Artista perde noites com burocracia de edital; outros conseguem milhões com um telefonema

COLUNISTA: Rodrigo Lamore
Quantas vezes, você artista já perdeu noites sono, pesquisando, lendo os editais, tentando conseguir todos os documentos solicitados, preenchendo-os com as informações pedidas, esperando o site voltar ao ar porque houve sobrecarga no tráfego com milhares de outros artistas participando também (para tentar ganhar uma merreca para o seu projeto cultural e no final não conseguir). E ainda, o clássico de todos os tempos, ser chamado de vagabundo pela direita, como se arte e cultura não fossem trabalhos, e ainda ouvir absurdos do tipo “você recebe dinheiro da lei rúânê” (pausa para chorar).
Como se não bastasse a humilhação diária sobre os trabalhadores brasileiros, e no caso do nosso artigo, desses que entretêm a plateia, como bobos da corte, agora ficamos sabendo que o Bolsonarinho, com apenas um telefonema, conseguiu milhões de reais de um banqueiro corrupto, para financiar um filme político sobre o próprio pai, expondo para o respeitável público o que nós artistas já conhecemos a respeito de como funciona o modus operandi do sistema capitalista do mundo do entretenimento e manipulação de massas.

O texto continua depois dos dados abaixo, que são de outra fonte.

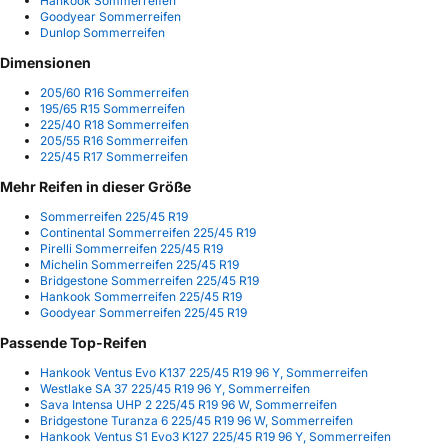
Hankook Sommerreifen
Goodyear Sommerreifen
Dunlop Sommerreifen
Dimensionen
205/60 R16 Sommerreifen
195/65 R15 Sommerreifen
225/40 R18 Sommerreifen
205/55 R16 Sommerreifen
225/45 R17 Sommerreifen
Mehr Reifen in dieser Größe
Sommerreifen 225/45 R19
Continental Sommerreifen 225/45 R19
Pirelli Sommerreifen 225/45 R19
Michelin Sommerreifen 225/45 R19
Bridgestone Sommerreifen 225/45 R19
Hankook Sommerreifen 225/45 R19
Goodyear Sommerreifen 225/45 R19
Passende Top-Reifen
Hankook Ventus Evo K137 225/45 R19 96 Y, Sommerreifen
Westlake SA 37 225/45 R19 96 Y, Sommerreifen
Sava Intensa UHP 2 225/45 R19 96 W, Sommerreifen
Bridgestone Turanza 6 225/45 R19 96 W, Sommerreifen
Hankook Ventus S1 Evo3 K127 225/45 R19 96 Y, Sommerreifen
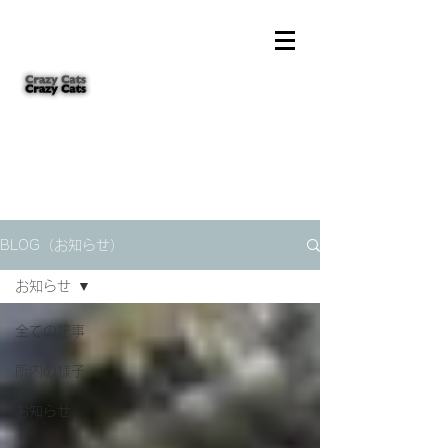
BLOG（お知らせ）
お知らせ
全ての記事
所内の様子
お知らせ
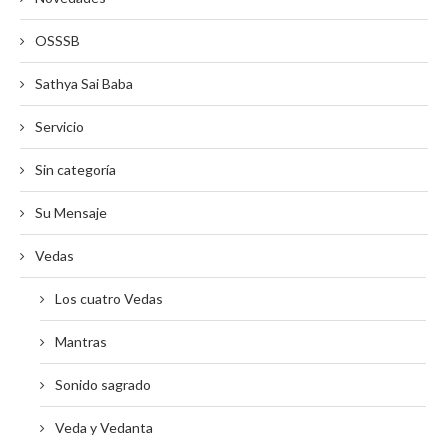
OSSSB
Sathya Sai Baba
Servicio
Sin categoría
Su Mensaje
Vedas
Los cuatro Vedas
Mantras
Sonido sagrado
Veda y Vedanta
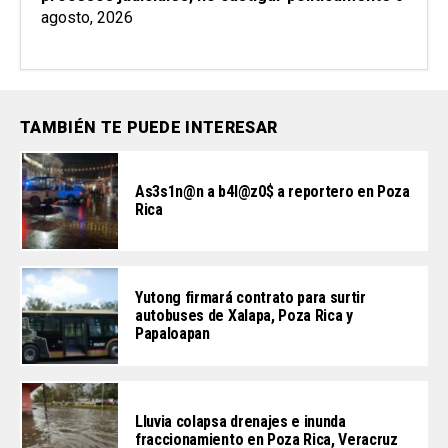
agosto, 2026
TAMBIÉN TE PUEDE INTERESAR
As3s1n@n a b4l@z0$ a reportero en Poza
Rica
Yutong firmará contrato para surtir
autobuses de Xalapa, Poza Rica y
Papaloapan
Lluvia colapsa drenajes e inunda
fraccionamiento en Poza Rica, Veracruz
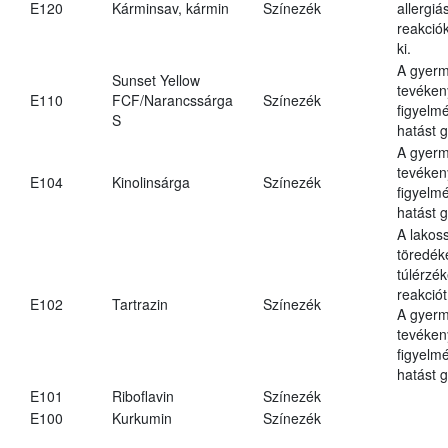
E120
Kárminsav, kármin
Színezék
allergiá
reakciók
ki.
A gyer
Sunset Yellow
tevéken
E110
FCF/Narancssárga
Színezék
figyelm
S
hatást g
A gyer
tevéken
E104
Kinolinsárga
Színezék
figyelm
hatást g
A lakos
töredék
túlérzé
reakciót
E102
Tartrazin
Színezék
A gyer
tevéken
figyelm
hatást g
E101
Riboflavin
Színezék
E100
Kurkumin
Színezék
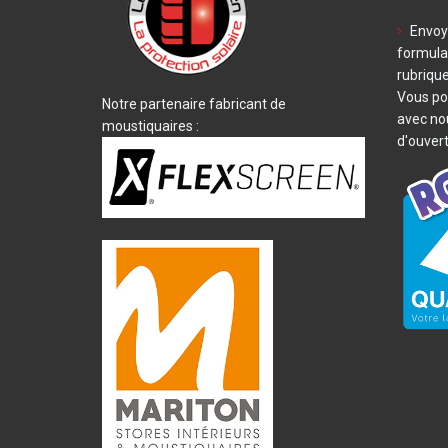
Envoy
formulai
rubrique
Vous po
Notre partenaire fabricant de
avec no
moustiquaires :
d'ouvert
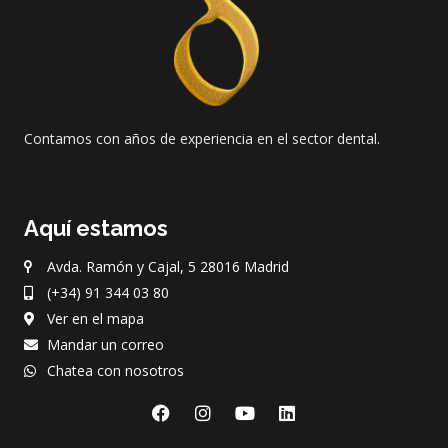
Contamos con años de experiencia en el sector dental.
Aquí estamos
Avda. Ramón y Cajal, 5 28016 Madrid
(+34) 91 344 03 80
Ver en el mapa
Mandar un correo
Chatea con nosotros
F
I
Y
L
a
n
o
i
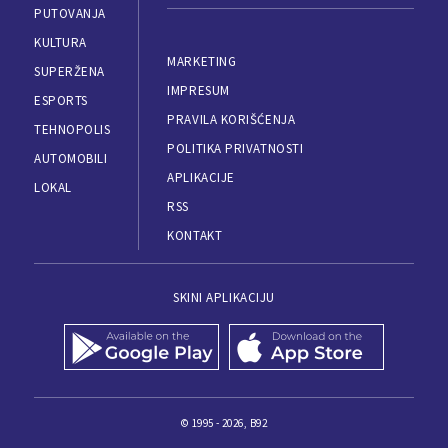
PUTOVANJA
KULTURA
MARKETING
SUPERŽENA
IMPRESUM
ESPORTS
PRAVILA KORIŠĆENJA
TEHNOPOLIS
POLITIKA PRIVATNOSTI
AUTOMOBILI
APLIKACIJE
LOKAL
RSS
KONTAKT
SKINI APLIKACIJU
© 1995 - 2026, B92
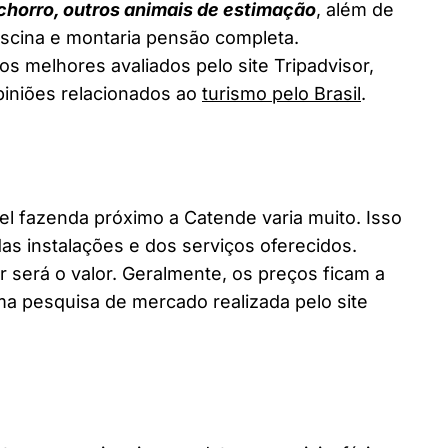
chorro, outros animais de estimação
, além de
piscina e montaria pensão completa.
s melhores avaliados pelo site Tripadvisor,
piniões relacionados ao
turismo pelo Brasil
.
 fazenda próximo a Catende varia muito. Isso
as instalações e dos serviços oferecidos.
 será o valor. Geralmente, os preços ficam a
a pesquisa de mercado realizada pelo site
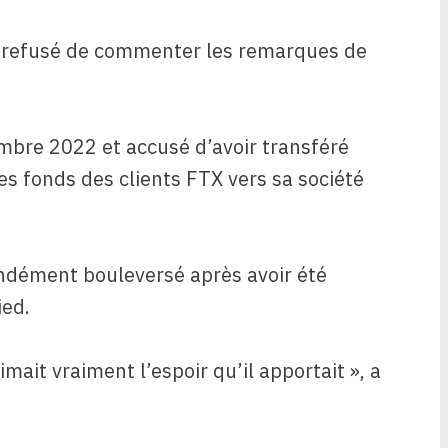
 refusé de commenter les remarques de
bre 2022 et accusé d’avoir transféré
es fonds des clients FTX vers sa société
ondément bouleversé après avoir été
ied.
imait vraiment l’espoir qu’il apportait », a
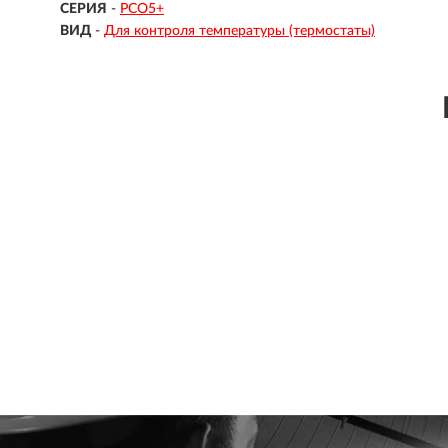
СЕРИЯ
-
PCO5+
ВИД
-
Для контроля температуры (термостаты)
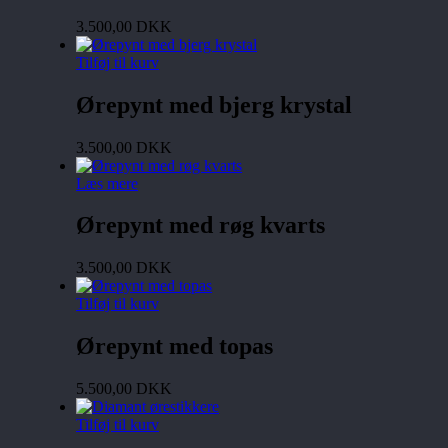
3.500,00
DKK
Tilføj til kurv
Ørepynt med bjerg krystal
3.500,00
DKK
Læs mere
Ørepynt med røg kvarts
3.500,00
DKK
Tilføj til kurv
Ørepynt med topas
5.500,00
DKK
Tilføj til kurv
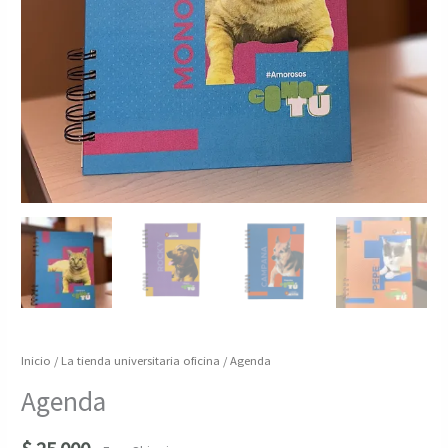
Inicio
/
La tienda universitaria oficina
/ Agenda
Agenda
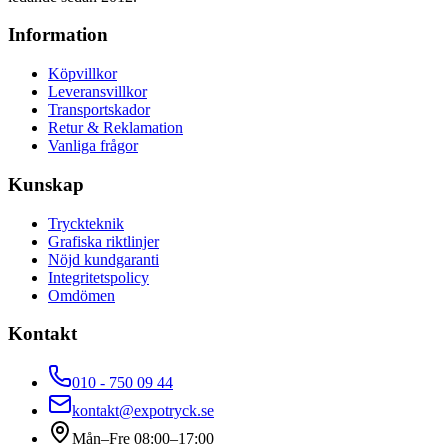
Information
Köpvillkor
Leveransvillkor
Transportskador
Retur & Reklamation
Vanliga frågor
Kunskap
Tryckteknik
Grafiska riktlinjer
Nöjd kundgaranti
Integritetspolicy
Omdömen
Kontakt
010 - 750 09 44
kontakt@expotryck.se
Mån–Fre 08:00–17:00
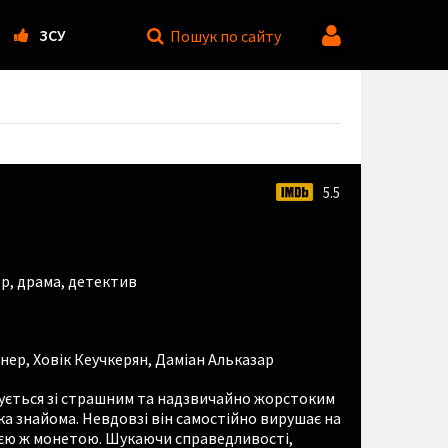
ЗСУ
Пошук
по сайту
5.5
ер
,
драма
,
детектив
анер
,
Ховік Кеучкерян
,
Даміан Альказар
вхується зі страшним та надзвичайно жорстоким
а знайома. Невдовзі він самостійно вирушає на
ією ж монетою. Шукаючи справедливості,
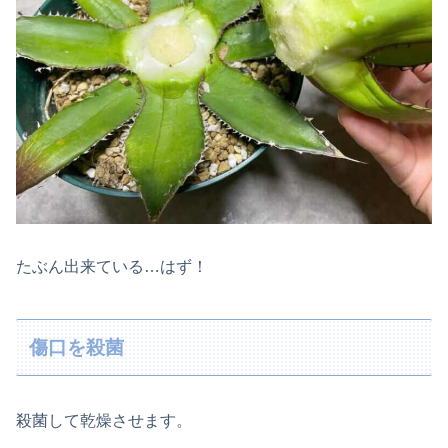
たぶん出来ている…はず！
傷口を殺菌
殺菌して乾燥させます。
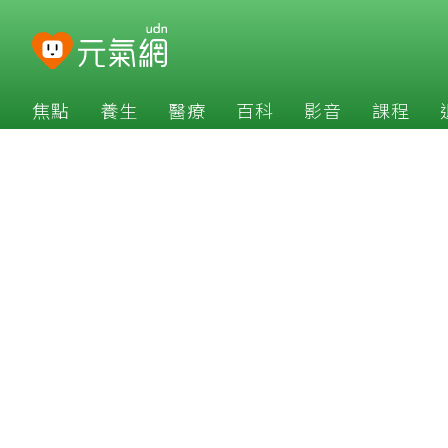
焦點
養生
醫療
百科
影音
課程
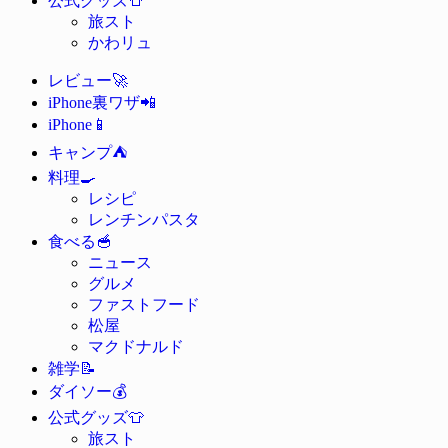
公式グッズ
旅スト
かわリュ
🚀
レビュー
📲
iPhone裏ワザ
📱
iPhone
⛺
キャンプ
🍳
料理
レシピ
レンチンパスタ
🥣
食べる
ニュース
グルメ
ファストフード
松屋
マクドナルド
📝
雑学
💰
ダイソー
👕
公式グッズ
旅スト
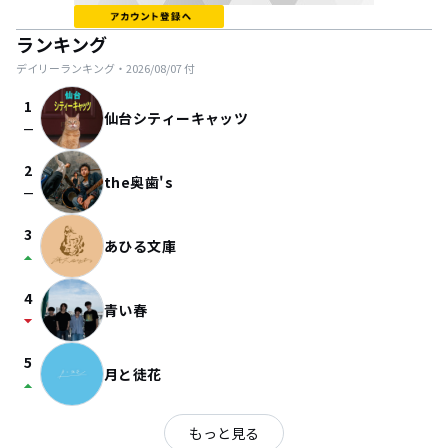
ランキング
デイリーランキング・
2026/08/07
付
1
仙台シティーキャッツ
check_indeterminate_small
2
the奥歯's
check_indeterminate_small
3
あひる文庫
arrow_drop_up
4
青い春
arrow_drop_down
5
月と徒花
arrow_drop_up
もっと見る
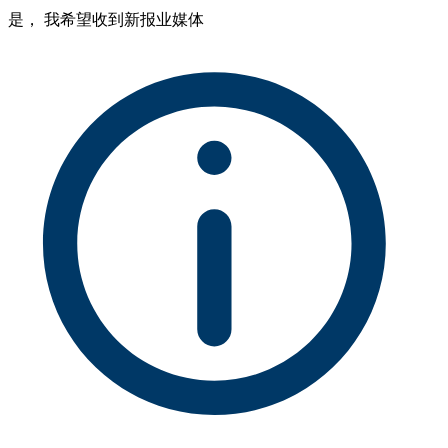
是， 我希望收到新报业媒体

Os cinemas virando igrejas neopentecostais, lavagem de dinheiro utilizando cantores de sertanejo e funk, professores, alunos, escolas e universidades sendo perseguidos e intimidados por influencers e políticos neofascistas para ganhar likes e engajamento nas redes sociais. Esse é o quadro atual no Brasil, onde pessoas que aparentemente são normais, fazem vídeos de si mesmos, orgulhosos ingerindo detergente pois “não querem ser censurados pela Anvisa comunista”. E aquele que dispõe do seu tempo para a criação artística, em todas as épocas da trajetória humana no planeta, dos desenhos em cavernas, aos trovadores de rua, dos poetas bêbados numa mesa de bar, dos pintores e inventores da Idade Média, do fotógrafo que imortaliza fatos que duraram menos de um segundo, todas essas pessoas têm em comum o aspecto da ação e manifestação de sensações, informações, conhecimentos, experiências, insights, em grande parte contrariando o status quo naquele contexto, já que o fazedor de arte é um contestador em seu âmago, qualidade essa que leva às reações diversas mostradas no primeiro parágrafo do nosso texto.

No entanto, ainda estamos aqui, na labuta diária, firme e forte, acreditando, trabalhando, criando, descobrindo novos caminhos e formas, pensando o mundo e mostrando a diversidade do viver, sentir e enxergar a vida, e percebendo que o problema no nosso país não é a falta de recursos, pois já está explicitamente comprovado que temos dinheiro para investimento, e não é pouco; o que ainda não temos é uma mudança de paradigma no sentido de não mais permitir que o nosso patrimônio, que tanto contribuímos com impostos, não caia em mãos erradas, daqueles que são os verdadeiros vagabundos e mamadores do Estado, e que nos acusam daquilo que praticam. Que logremos acordar para a realidade, sobrepujando o dito popular antigo e errôneo de que pessoas honestas não devem se meter com política, pois nela só há imoralidade e crimes. Em verdade vos digo, para que o Brasil mude, temos que mergulhar de cabeça na política, nos candidatando, participando dos grandes debates, influindo nas decisões do congresso nacional, elaborando pautas, informando as pessoas sobre o que é realmente importante, e finalmente apoiando os que já estão no poder e possuem afinidades conosco, sem se deixar levar pela propaganda da mídia tradicional, e das desinformações dos nossos familiares e amigos que nos impedem de agir sob o discurso de que “é pelo nosso próprio bem”.